Growing Oranges in Oaxaca
It was the year he planted the orange tree that my father Alejandro told me his story of tipping off the Mexican Navy with secret information about a roving band of criminals and kidnappers.
He had collected the tip-off information himself he found himself in a position to do so when it turned out his own vacation rental property had quite accidentally been leased to these suspects under the guise of being tourists on beach holiday but when they were found to have holed themselves up in the house and put black plastic over all the windows and stocked enough food to last weeks everyone got suspicious and this was all hearsay reported upon by the caretaker Jose who arrived to water the orange tree and sweep the pool and was alarmed by these things.
Orange trees produce fruit slowly and a sapling’s first crop can take years and the previous vacationing tenants Canadians had a young girl who had picked the only orange not yet ripe the one my father had been watching and waiting for and checking on for months and he was clearly disappointed which came out as it does as a deep and existential disappointment in families in little girls and in the human race unspecified.
Why would somebody do that he asked through the phone line and I made a sympathetic sound and in any case there were more pressing problems to deal with in that moment than oranges or Canadians and so the kidnapper-criminal-vacationers were ejected and Alejandro flew to Oaxaca to put the house in order and do a bit of detective work on his own.
And it is in this part of the telling that his eyes develop a glint and his hands begin their animated gesticulations in earnest as he recalls how he during his clean-up visit noticed another house in the village another vacation rental with parked out front what appeared to be the same black Suburban with the same license plate number of the same kidnapper-criminal-vacationers and there would have been no way to be sure without a plate number since the black Suburban in southern Mexico is an apparition ubiquitous as tortillas for breakfast and ants on orange trees and he watched the house and the black Suburban for several days on his bicycle rides through the village and to the ocean and out to the main road and back again and saw lots of suspicious-seeming comings and goings to and from the house of people who did not look on the surface to Alejandro like families or Canadians or vacationers in general.
He began taking photographs with the small camera he bought for the photography class he had taken the previous spring in which he studied composition and light and contrast and texture and had come away from with a collection of photographs that showed the close-up corners of oak leaves and branches in snow and lampposts at dusk and an inability to any longer look at a simple object in a shaft of sunlight without seeing the exquisite slope of its borders and the perfect juxtaposition of its body against a universe that he now understood to be constructed entirely in light cast from a distant star.
To take photographs of the kidnapper-criminal-vacationers without arousing their suspicion he wore his casual canvas ball cap and sunglasses and bicycle shorts and sandals and packed a sports bottle of water along and made sure his pauses near the vacation rental included long moments appearing contemplative over the waterfowl and palm trees and bougainvillea and he was a Mexican pretending to be a gringo because Mexicans cannot be trusted.

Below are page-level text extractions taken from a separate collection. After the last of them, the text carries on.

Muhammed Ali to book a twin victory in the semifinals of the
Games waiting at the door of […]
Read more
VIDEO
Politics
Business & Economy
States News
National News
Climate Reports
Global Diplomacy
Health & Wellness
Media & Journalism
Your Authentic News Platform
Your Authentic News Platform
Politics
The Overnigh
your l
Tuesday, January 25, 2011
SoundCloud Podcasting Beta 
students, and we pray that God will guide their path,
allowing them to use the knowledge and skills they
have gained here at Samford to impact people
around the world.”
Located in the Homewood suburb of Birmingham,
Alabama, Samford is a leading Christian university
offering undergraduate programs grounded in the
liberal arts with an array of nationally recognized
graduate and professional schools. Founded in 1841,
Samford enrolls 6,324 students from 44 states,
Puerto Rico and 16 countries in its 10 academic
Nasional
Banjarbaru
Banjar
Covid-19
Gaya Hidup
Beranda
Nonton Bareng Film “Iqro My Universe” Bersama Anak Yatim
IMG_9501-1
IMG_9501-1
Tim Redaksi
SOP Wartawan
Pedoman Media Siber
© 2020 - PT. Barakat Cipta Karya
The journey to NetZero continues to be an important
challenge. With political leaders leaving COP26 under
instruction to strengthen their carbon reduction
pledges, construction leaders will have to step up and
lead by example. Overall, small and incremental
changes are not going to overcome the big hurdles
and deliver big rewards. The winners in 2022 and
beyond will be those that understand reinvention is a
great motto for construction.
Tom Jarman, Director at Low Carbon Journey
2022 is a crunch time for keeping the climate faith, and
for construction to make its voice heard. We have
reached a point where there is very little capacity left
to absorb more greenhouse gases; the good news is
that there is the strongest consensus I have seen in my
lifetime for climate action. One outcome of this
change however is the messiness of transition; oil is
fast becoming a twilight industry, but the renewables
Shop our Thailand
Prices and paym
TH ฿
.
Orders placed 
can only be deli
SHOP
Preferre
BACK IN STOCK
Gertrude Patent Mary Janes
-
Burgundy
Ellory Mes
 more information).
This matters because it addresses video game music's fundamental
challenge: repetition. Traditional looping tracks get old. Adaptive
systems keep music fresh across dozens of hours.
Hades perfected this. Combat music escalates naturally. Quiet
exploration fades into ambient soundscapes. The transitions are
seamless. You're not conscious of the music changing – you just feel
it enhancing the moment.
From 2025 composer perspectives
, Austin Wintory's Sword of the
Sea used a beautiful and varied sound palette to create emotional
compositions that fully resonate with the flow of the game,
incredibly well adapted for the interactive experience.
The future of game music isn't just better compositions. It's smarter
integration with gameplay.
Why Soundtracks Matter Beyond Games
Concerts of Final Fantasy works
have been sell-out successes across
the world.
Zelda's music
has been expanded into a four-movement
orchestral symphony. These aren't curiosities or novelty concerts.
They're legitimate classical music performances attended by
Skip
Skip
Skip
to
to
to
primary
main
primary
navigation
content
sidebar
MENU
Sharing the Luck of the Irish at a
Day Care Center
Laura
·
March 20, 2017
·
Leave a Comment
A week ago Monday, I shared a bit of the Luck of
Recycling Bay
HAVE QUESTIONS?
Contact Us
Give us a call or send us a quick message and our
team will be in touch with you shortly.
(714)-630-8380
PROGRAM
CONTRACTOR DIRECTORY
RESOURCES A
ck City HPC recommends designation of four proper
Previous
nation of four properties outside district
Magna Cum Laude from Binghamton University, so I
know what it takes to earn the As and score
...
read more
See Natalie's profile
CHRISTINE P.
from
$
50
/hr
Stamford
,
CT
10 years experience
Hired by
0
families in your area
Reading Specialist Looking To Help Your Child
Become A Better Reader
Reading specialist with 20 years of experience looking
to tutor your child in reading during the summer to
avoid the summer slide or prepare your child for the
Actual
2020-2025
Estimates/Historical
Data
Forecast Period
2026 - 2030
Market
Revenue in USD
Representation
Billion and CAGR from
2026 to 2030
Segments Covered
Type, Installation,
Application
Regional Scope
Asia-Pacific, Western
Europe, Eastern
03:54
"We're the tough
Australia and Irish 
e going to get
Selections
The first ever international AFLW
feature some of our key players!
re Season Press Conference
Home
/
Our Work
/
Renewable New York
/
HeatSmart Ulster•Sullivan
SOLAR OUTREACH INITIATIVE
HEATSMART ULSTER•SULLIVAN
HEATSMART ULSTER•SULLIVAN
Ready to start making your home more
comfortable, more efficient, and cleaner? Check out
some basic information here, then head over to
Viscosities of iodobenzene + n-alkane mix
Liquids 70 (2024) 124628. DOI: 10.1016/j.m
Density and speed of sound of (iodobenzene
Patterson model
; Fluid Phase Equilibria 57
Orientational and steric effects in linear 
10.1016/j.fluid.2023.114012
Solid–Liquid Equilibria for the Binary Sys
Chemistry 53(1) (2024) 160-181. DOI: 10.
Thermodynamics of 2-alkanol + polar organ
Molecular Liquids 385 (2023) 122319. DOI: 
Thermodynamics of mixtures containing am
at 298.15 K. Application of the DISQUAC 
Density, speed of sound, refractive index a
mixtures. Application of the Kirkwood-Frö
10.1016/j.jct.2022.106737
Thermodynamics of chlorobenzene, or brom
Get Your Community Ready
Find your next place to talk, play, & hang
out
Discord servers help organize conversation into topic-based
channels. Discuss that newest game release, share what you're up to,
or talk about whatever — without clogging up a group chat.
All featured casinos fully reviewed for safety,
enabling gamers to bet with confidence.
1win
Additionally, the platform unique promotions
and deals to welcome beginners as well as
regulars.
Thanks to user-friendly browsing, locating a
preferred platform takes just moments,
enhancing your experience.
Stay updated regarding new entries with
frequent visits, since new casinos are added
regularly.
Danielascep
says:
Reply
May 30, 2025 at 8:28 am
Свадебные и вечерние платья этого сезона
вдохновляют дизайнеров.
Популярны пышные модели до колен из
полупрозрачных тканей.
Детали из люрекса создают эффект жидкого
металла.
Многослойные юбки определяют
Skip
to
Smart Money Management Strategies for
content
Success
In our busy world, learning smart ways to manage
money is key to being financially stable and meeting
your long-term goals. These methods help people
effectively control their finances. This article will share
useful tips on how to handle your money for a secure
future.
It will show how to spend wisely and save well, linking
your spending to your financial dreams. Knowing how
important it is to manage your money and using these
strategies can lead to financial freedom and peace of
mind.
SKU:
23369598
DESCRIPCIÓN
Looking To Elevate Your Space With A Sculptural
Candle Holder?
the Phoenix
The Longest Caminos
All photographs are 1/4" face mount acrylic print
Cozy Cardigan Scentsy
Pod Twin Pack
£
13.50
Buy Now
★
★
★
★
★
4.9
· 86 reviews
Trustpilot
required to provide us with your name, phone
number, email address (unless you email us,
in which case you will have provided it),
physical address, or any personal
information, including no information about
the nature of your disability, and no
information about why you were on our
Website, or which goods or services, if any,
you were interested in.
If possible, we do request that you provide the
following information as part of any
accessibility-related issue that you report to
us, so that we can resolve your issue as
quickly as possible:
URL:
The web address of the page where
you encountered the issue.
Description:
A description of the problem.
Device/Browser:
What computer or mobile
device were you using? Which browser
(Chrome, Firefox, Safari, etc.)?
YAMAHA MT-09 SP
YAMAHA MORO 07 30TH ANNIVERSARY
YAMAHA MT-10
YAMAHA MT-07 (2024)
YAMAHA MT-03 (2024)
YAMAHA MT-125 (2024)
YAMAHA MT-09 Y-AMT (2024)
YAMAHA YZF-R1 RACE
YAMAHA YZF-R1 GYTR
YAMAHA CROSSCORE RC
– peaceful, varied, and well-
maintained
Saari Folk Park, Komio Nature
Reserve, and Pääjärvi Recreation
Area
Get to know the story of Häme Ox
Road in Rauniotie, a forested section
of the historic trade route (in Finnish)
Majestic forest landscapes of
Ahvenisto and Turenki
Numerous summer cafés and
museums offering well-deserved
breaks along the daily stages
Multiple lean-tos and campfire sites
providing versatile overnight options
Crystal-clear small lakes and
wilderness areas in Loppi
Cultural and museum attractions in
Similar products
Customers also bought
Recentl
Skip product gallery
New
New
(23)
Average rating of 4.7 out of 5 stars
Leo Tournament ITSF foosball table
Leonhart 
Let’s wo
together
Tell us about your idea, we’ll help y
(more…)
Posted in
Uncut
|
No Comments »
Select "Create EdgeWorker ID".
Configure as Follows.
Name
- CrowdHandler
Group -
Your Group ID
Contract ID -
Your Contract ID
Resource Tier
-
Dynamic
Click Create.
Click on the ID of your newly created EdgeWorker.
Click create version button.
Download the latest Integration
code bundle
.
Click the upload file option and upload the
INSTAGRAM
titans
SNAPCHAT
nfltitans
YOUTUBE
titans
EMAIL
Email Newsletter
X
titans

When he finally gathered enough photographs of the comings and goings of the suspects and of the license plate number and of the black Suburban and was convinced beyond all doubt that even if these weren’t precisely the same kidnapper-criminal-vacationers who had holed up in his vacation rental they were certainly in cahoots or at least more or less in the same line of business of which he could not and would not approve he placed his photographs in a manila envelope sealed and walked straight down the long dock to the office of the Mexican Navy where he encountered a guard.
The Navy I asked why didn’t you go to the police the police he said everyone knows you can’t trust the police.
Take these he told the guard and pressed the packet of photographs into the man’s hand and with that Alejandro walked back down the dock and returned home to the vacation rental which had by now been restored to tranquility and in the last light of day sat at the edge of his pool where the garden sloped upward into forest and the moon brightened and rose through jasmine vines and admired the orange tree’s tiny new fruit still green but ripening and knew that one day if he could be patient and diligent and honorable and just the orange would be perfect the orange would be the one perfect thing and he would wait for sweetness.